EXERCISE DESCRIPTION: When the line containing "Report Page" is reached, copy it and each subsequent line of the material below exactly, through the last line.

AVAILABLE RECORDS:
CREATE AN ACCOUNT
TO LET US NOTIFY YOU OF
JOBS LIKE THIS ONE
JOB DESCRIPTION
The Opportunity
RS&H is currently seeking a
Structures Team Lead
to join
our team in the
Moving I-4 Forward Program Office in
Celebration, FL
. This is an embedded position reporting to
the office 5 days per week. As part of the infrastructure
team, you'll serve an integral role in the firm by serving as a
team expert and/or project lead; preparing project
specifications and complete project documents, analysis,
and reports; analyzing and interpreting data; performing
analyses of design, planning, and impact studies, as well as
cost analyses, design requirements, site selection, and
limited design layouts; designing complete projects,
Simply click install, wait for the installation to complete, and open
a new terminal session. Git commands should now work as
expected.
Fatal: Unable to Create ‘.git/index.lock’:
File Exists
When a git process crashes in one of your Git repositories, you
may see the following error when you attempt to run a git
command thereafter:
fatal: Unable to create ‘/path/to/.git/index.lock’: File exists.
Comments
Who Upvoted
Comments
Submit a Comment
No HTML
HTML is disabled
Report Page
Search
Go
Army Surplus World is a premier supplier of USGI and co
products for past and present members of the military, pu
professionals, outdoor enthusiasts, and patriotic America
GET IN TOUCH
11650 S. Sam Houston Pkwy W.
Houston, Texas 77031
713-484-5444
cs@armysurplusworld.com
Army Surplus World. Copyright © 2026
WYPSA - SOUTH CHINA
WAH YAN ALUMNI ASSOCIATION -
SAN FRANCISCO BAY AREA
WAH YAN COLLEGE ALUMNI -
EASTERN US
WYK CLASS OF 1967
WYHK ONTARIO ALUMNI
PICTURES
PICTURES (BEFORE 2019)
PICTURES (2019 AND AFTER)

RESULT FOR THIS EXERCISE:
Report Page
Search
Go
Army Surplus World is a premier supplier of USGI and co
products for past and present members of the military, pu
professionals, outdoor enthusiasts, and patriotic America
GET IN TOUCH
11650 S. Sam Houston Pkwy W.
Houston, Texas 77031
713-484-5444
cs@armysurplusworld.com
Army Surplus World. Copyright © 2026
WYPSA - SOUTH CHINA
WAH YAN ALUMNI ASSOCIATION -
SAN FRANCISCO BAY AREA
WAH YAN COLLEGE ALUMNI -
EASTERN US
WYK CLASS OF 1967
WYHK ONTARIO ALUMNI
PICTURES
PICTURES (BEFORE 2019)
PICTURES (2019 AND AFTER)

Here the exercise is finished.